> **Task brief**
An exact copy of every entry is needed, with no images.

> **The data**
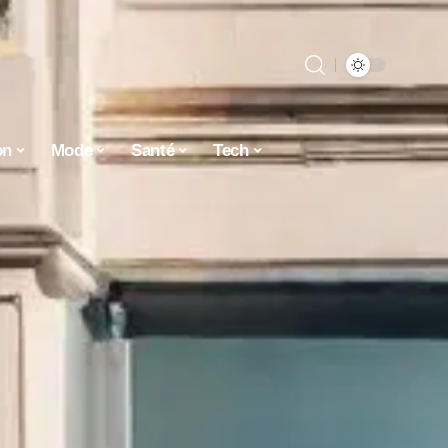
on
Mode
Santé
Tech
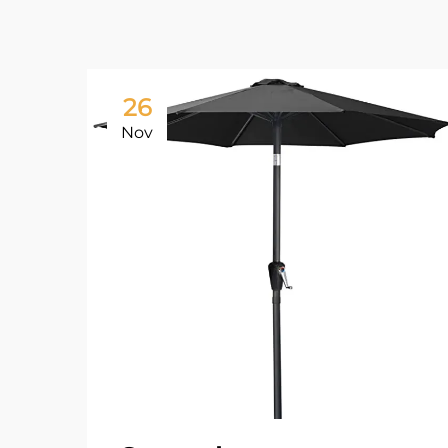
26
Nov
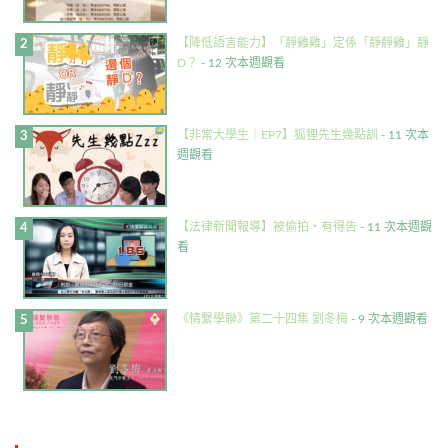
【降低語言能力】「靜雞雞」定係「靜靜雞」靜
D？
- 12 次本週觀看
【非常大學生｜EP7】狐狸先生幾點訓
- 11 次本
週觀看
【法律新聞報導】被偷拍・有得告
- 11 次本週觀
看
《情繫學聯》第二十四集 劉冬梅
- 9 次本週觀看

> **Problem solution**
on
Mode
Santé
Tech
26
Nov
【降低語言能力】「靜雞雞」定係「靜靜雞」靜
D？
- 12 次本週觀看
【非常大學生｜EP7】狐狸先生幾點訓
- 11 次本
週觀看
【法律新聞報導】被偷拍・有得告
- 11 次本週觀
看
《情繫學聯》第二十四集 劉冬梅
- 9 次本週觀看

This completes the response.